From a data MCP to an estimate — the last mile¶

sp.from_worldbank / sp.from_fred / sp.from_sdmx reshape what a data MCP already fetched into a tidy frame sp.detect_design → sp.recommend → sp.cross_validate can use.

The 2026 workflow¶

The modern empirical loop is data MCP → estimator. An agent pulls a series from an official data server — the World Bank data360 MCP, fred-mcp-server, the OECD / Eurostat SDMX MCPs — and then has to estimate something. StatsPAI deliberately does not re-implement those connectors: they are official, maintained, and excellent. StatsPAI's job is to be their best consumer.

The friction is shape. Each source returns its own JSON dialect — World Bank's [metadata, rows], FRED's {"observations": [...]}, the deeply nested index-encoded SDMX-JSON of OECD/Eurostat. The ingestion helpers absorb that and hand you a tidy long (or wide) panel.

These functions never touch the network — you pass them a payload the data MCP already returned, so they are deterministic and offline-testable.

World Bank¶

import statspai as sp

# `payload` is whatever the World Bank MCP / REST returned.
panel = sp.from_worldbank(payload)            # tidy long: country, iso3,
                                              #   indicator, indicator_id,
                                              #   year, value
reg_frame = sp.from_worldbank(payload, wide=True)   # one column per indicator,
                                                     #   one row per (iso3, year)

wide=True is the form you want for a cross-country panel regression: pull several indicators, get one column each, indexed by (iso3, year).

FRED¶

# Single series:
ts = sp.from_fred(observations, series_id="cpi")        # date, cpi

# Several series merged on date in one call:
macro = sp.from_fred({"CPI": cpi_obs, "UNRATE": unrate_obs})   # date, CPI, UNRATE

FRED's "." missing-value sentinel becomes NaN; dates are parsed to datetime64 and the frame is sorted.

OECD / Eurostat (SDMX-JSON)¶

# SDMX encodes each cell by integer indices into per-dimension code lists;
# from_sdmx expands them back to readable dimension columns.
df = sp.from_sdmx(payload)     # e.g. LOCATION, SUBJECT, TIME_PERIOD, value

End-to-end recipe¶

A conversational session ties the whole chain together — no browser, no manual reshaping:

import statspai as sp

# 1. (the agent calls the World Bank MCP and gets `payload`)
panel = sp.from_worldbank(payload, wide=True)

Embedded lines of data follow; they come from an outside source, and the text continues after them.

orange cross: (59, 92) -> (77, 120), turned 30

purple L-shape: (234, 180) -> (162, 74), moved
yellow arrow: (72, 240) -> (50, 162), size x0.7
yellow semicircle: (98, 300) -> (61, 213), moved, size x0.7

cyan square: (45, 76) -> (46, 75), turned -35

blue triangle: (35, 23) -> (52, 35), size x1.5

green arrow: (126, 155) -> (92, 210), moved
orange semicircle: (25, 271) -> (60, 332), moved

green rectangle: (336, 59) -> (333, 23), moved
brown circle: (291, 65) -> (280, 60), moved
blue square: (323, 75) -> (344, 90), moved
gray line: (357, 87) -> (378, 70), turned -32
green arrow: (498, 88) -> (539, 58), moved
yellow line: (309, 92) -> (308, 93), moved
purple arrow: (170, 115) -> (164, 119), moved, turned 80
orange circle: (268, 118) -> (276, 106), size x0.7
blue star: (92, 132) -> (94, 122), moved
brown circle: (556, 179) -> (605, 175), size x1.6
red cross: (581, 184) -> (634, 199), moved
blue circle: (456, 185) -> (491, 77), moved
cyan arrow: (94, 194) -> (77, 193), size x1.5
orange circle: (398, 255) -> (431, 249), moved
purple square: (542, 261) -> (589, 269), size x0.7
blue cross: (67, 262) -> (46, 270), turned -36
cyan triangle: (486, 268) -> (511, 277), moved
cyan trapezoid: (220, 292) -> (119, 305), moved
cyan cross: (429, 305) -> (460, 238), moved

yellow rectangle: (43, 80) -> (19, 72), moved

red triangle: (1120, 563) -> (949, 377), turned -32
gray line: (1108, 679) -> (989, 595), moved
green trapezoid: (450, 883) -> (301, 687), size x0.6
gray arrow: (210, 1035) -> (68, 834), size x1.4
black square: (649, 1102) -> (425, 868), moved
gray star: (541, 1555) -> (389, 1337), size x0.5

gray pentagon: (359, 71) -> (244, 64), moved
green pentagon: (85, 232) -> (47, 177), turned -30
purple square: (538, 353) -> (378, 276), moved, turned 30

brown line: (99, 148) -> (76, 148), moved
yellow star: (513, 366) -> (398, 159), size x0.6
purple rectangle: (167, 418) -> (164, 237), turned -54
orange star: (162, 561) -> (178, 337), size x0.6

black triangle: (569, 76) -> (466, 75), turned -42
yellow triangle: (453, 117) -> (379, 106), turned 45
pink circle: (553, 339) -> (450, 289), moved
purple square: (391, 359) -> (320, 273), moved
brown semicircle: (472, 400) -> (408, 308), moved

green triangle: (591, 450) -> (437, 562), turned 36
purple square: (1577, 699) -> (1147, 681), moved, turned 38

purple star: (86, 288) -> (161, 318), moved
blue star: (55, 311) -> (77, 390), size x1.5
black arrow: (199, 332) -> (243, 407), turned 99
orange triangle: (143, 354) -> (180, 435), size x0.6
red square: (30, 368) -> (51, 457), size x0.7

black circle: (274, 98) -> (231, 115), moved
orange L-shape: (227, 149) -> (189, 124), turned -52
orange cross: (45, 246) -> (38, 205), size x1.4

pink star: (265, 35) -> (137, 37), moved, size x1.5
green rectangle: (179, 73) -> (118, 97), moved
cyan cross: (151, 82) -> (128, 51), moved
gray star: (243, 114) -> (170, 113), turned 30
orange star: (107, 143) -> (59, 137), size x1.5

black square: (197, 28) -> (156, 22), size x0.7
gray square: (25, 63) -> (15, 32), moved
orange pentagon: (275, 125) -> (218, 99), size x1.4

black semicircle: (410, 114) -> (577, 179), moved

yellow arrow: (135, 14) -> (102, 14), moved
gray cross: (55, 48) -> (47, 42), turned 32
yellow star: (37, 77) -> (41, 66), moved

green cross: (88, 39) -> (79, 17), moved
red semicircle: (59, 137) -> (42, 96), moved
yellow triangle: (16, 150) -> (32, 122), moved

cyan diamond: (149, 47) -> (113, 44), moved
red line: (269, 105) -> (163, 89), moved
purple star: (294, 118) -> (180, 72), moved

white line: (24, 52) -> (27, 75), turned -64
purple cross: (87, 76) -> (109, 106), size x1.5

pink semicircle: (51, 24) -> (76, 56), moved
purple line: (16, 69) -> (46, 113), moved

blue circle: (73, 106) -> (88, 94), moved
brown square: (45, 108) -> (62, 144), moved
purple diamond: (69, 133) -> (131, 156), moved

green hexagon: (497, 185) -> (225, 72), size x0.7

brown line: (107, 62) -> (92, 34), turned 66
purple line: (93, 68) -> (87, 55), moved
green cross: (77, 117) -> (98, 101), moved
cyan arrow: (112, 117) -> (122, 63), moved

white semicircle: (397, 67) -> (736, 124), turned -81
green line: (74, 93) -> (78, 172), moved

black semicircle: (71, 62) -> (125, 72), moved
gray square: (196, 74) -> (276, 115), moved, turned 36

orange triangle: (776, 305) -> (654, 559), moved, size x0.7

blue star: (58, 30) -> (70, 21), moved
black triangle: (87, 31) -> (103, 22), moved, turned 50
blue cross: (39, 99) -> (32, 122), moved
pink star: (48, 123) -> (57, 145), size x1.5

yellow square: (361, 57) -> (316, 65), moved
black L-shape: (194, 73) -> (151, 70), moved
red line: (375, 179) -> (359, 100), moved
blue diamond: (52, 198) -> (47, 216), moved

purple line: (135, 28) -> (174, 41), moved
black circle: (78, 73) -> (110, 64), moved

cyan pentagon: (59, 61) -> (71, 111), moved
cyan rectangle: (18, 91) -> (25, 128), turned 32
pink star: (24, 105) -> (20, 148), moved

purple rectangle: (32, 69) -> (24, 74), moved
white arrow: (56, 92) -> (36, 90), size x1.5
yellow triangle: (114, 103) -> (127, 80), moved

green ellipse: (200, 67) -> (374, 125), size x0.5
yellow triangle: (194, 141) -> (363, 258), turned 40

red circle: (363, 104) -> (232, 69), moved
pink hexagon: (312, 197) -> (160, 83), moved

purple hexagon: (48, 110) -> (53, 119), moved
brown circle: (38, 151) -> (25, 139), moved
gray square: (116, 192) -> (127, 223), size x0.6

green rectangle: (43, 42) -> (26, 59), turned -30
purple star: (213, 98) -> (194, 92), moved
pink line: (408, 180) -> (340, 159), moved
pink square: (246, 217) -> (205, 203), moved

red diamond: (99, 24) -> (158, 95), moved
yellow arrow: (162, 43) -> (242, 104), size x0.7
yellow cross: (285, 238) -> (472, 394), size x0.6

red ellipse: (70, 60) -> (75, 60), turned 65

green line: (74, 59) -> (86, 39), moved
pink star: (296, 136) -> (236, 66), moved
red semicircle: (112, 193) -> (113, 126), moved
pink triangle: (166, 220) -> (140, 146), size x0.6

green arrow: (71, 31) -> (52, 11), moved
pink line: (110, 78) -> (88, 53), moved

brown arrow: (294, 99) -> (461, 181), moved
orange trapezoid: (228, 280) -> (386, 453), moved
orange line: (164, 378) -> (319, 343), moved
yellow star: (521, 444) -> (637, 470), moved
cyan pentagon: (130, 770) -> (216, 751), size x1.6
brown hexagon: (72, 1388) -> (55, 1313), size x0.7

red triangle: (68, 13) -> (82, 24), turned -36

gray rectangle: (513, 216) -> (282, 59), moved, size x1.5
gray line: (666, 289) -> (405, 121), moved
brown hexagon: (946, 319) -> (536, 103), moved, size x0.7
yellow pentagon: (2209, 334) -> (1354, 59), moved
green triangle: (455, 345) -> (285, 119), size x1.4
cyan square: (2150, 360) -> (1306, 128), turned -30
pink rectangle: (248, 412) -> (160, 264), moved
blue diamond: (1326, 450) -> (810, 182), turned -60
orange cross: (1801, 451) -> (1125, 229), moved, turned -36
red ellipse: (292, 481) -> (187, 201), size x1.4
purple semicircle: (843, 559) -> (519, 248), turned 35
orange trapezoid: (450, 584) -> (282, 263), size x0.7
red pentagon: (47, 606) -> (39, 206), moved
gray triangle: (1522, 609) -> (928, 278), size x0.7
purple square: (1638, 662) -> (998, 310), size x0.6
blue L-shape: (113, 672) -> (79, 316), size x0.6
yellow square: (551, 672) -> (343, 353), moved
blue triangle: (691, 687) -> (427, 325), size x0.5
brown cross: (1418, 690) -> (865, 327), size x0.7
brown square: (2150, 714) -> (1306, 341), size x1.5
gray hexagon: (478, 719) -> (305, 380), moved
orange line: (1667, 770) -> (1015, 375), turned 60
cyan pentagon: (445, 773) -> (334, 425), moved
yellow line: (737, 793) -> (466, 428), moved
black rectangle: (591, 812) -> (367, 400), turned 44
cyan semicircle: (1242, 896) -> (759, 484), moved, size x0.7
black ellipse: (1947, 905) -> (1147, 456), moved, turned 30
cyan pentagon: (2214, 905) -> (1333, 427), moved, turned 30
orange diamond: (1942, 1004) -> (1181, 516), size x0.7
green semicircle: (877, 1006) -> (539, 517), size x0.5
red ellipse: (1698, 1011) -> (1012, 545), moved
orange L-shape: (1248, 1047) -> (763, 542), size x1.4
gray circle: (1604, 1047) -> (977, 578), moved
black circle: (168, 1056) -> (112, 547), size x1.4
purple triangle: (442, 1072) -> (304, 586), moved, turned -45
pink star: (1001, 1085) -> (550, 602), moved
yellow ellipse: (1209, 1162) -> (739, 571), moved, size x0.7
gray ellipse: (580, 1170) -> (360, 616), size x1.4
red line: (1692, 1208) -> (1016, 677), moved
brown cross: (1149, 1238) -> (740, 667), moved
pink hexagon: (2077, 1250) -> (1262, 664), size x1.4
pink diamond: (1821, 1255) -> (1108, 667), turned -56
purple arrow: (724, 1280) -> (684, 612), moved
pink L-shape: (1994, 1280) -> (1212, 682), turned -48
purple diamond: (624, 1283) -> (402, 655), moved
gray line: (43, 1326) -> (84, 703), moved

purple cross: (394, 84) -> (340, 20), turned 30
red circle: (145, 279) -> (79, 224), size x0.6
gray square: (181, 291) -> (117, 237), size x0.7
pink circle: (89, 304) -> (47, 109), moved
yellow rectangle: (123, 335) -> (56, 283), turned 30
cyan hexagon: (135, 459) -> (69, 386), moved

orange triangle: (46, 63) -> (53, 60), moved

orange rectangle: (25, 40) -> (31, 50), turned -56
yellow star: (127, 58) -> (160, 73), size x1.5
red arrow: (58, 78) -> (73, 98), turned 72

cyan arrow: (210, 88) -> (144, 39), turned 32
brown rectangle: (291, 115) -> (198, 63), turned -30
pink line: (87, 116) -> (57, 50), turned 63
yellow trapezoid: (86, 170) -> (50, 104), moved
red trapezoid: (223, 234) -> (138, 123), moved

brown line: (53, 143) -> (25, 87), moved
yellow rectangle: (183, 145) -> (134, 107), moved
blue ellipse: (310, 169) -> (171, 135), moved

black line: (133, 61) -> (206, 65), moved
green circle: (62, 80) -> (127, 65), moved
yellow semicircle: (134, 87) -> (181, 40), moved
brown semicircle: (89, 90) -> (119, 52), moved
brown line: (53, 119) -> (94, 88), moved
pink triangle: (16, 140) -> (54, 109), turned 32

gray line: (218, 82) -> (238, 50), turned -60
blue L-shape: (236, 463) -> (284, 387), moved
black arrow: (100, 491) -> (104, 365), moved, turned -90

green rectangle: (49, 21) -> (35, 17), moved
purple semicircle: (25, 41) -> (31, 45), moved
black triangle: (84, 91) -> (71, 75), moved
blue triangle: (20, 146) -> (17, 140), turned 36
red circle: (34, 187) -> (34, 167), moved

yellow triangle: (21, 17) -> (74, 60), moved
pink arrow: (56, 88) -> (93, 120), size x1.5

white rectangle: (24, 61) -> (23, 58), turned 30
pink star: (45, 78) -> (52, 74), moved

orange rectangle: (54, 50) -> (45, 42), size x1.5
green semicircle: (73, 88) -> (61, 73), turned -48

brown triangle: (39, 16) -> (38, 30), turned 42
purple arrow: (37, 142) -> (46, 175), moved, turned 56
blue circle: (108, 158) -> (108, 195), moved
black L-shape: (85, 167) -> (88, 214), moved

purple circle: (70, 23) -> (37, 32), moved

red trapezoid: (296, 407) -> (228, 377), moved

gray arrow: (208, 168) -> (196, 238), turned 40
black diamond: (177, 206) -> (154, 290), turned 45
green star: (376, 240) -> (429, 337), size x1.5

# 2. Let StatsPAI read the shape and suggest an estimator.
design = sp.detect_design(panel)
rec = sp.recommend(panel, y="life_expectancy", design=design.design)

# 3. Fit — and cross-validate the headline number across engines (see the
#    cross-engine validation guide).
cv = sp.cross_validate(
    panel, "feols",
    formula="life_expectancy ~ gdp_pc | iso3 + year", treatment="gdp_pc",
    engines=["statspai", "pyfixest", "R::fixest"],
)
print(cv.verdict)

That is the picture the econometrics community has been sketching for 2026 — "OECD MCP pulls the data, Jupyter MCP runs the code, you never open a browser" — with StatsPAI supplying the estimation-and-validation half of the loop.

Provenance¶

Every ingested frame stamps df.attrs["source"] ("worldbank" / "fred" / "sdmx") so downstream tooling and your own audit trail know where the numbers came from. It also stamps df.attrs["provenance"], a deterministic dictionary that records the normalizer, payload kind, output shape, row count, columns and source-specific labels such as World Bank indicator ids, FRED series ids, or SDMX dimensions.

sp.cross_validate preserves that metadata under cv.provenance["data"]. In an MCP run that loads a CSV/Parquet/Stata file via data_path, the MCP response also includes a top-level data_provenance record with the local file hash or a sanitized remote URL.

Scope, on purpose¶

These are normalisers, not connectors. They will not fetch data, cache it, or manage API keys — that is the data MCPs' job, and duplicating it would only rot. If you need live fetching, call the relevant data MCP (or wbgapi / fredapi / pandasdmx) and pass the result here.